The Dutch leader envisioned the appointment of a “eurocommissioner” who would be empowered to subject countries to austerity measures if they violated the fiscal agreements of the Stability and Growth Pact repeatedly. This treaty, which was adopted by the seventeen members of the eurozone in 1997, maximizes deficit and debt ratios at 3 and 60 percent of gross domestic product respectively.

“Member states that aren’t prepared to put themselves in receivership can choose to leave the eurozone,” according to Rutte.

The Dutch, among the most stable and most creditworthy of European nations, previously insisted that the International Monetary Fund be involved in the bailing out of Greece and conditioned their financial support for heavily indebted nations in the periphery of Europe on the implementation of tough austerity programs there.

This week, it was revealed that Greece once again missed the deficit reduction targets of its first bailout program. A second, €109 billion financial aid package was committed to Greece this summer and awaits parliamentary approval. Without added support, the country would probably not be able to continue to service its debt obligations and have to declare bankruptcy.
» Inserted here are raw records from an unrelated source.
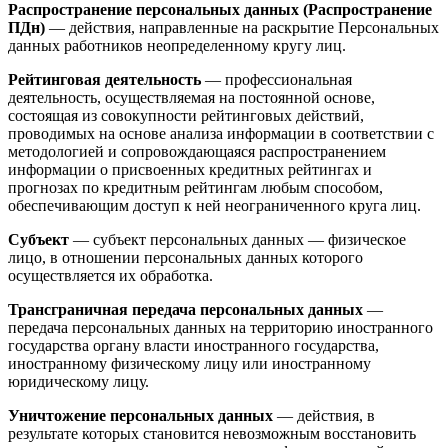
Распространение персональных данных (Распространение
ПДн)
— действия, направленные на раскрытие Персональных
данных работников неопределенному кругу лиц.
Рейтинговая деятельность
— профессиональная
деятельность, осуществляемая на постоянной основе,
состоящая из совокупности рейтинговых действий,
проводимых на основе анализа информации в соответствии с
методологией и сопровождающаяся распространением
информации о присвоенных кредитных рейтингах и
прогнозах по кредитным рейтингам любым способом,
обеспечивающим доступ к ней неограниченного круга лиц.
Субъект
— субъект персональных данных — физическое
лицо, в отношении персональных данных которого
осуществляется их обработка.
Трансграничная передача персональных данных
—
передача персональных данных на территорию иностранного
государства органу власти иностранного государства,
иностранному физическому лицу или иностранному
юридическому лицу.
Уничтожение персональных данных
— действия, в
результате которых становится невозможным восстановить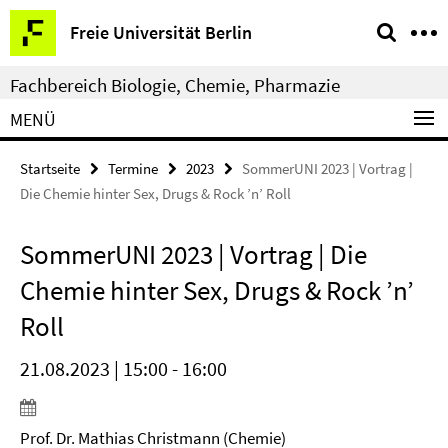
Springe
Service-
Freie Universität Berlin
direkt
Navigation
zu
Fachbereich Biologie, Chemie, Pharmazie
Inhalt
MENÜ
Startseite
Termine
2023
SommerUNI 2023 | Vortrag |
Die Chemie hinter Sex, Drugs & Rock ’n’ Roll
SommerUNI 2023 | Vortrag | Die
Chemie hinter Sex, Drugs & Rock ’n’
Roll
21.08.2023 | 15:00 - 16:00
Prof. Dr. Mathias Christmann (Chemie)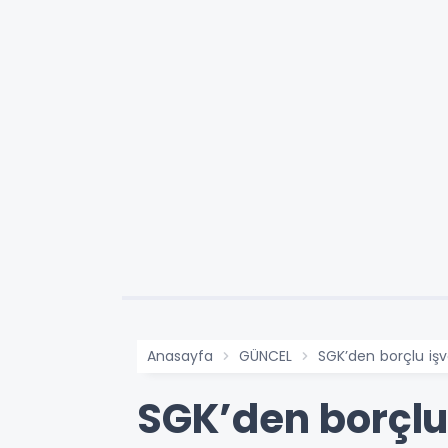
Anasayfa
GÜNCEL
SGK’den borçlu işv
SGK’den borçlu 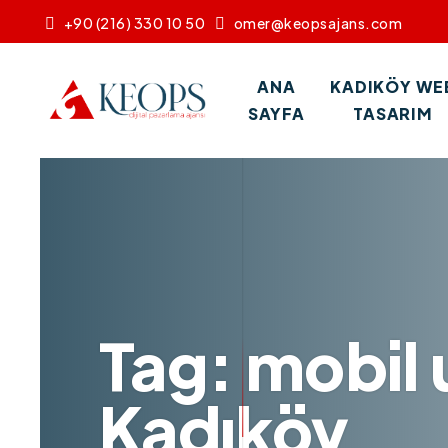
+90 (216) 330 10 50
omer@keopsajans.com
ANA
KADIKÖY WE
SAYFA
TASARIM
Tag: mobil
Kadıköy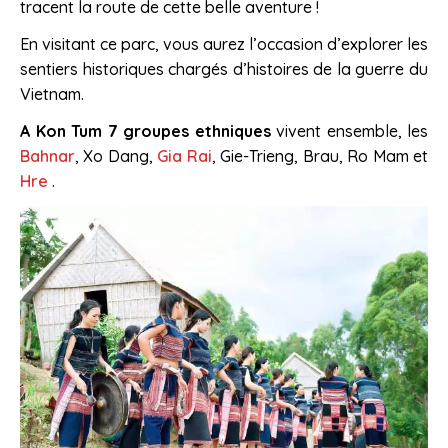
tracent la route de cette belle aventure !
En visitant ce parc, vous aurez l’occasion d’explorer les
sentiers historiques chargés d’histoires de la guerre du
Vietnam.
A Kon Tum
7 groupes ethniques
vivent ensemble, les
Bahnar
, Xo Dang,
Gia Rai
, Gie-Trieng, Brau, Ro Mam et
Hre
.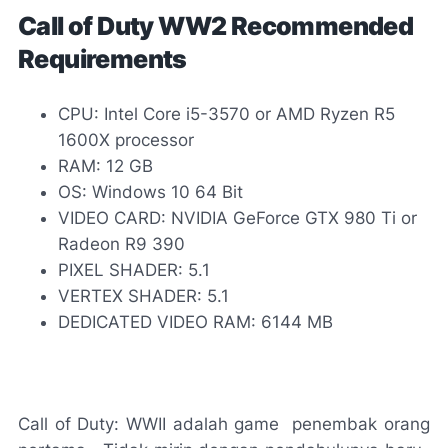
Call of Duty WW2 Recommended
Requirements
CPU: Intel Core i5-3570 or AMD Ryzen R5
1600X processor
RAM: 12 GB
OS: Windows 10 64 Bit
VIDEO CARD: NVIDIA GeForce GTX 980 Ti or
Radeon R9 390
PIXEL SHADER: 5.1
VERTEX SHADER: 5.1
DEDICATED VIDEO RAM: 6144 MB
Call of Duty: WWII adalah game
penembak orang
The Dutch ruling coalition of liberals and conservatives has to rely on support from opposition parties for ratification of the second bailout effort because its ally in parliament, the far-right Freedom Party, is highly critical of European integration and would rather the Netherlands withdraw from the euro altogether.

Similar nationalist sentiments threaten to derail the European rescue effort of Greece in Finland and Slovakia. The Fins demanded collateral from Athens for its financial support which prompted an emergency summit of the Dutch, Finnish and German finance ministers in Berlin on Tuesday where no clear compromise was reached. The Slovaks, who only joined the eurozone in 2009, voted against the first bailout in August of last year and may well refuse to participate in the second one.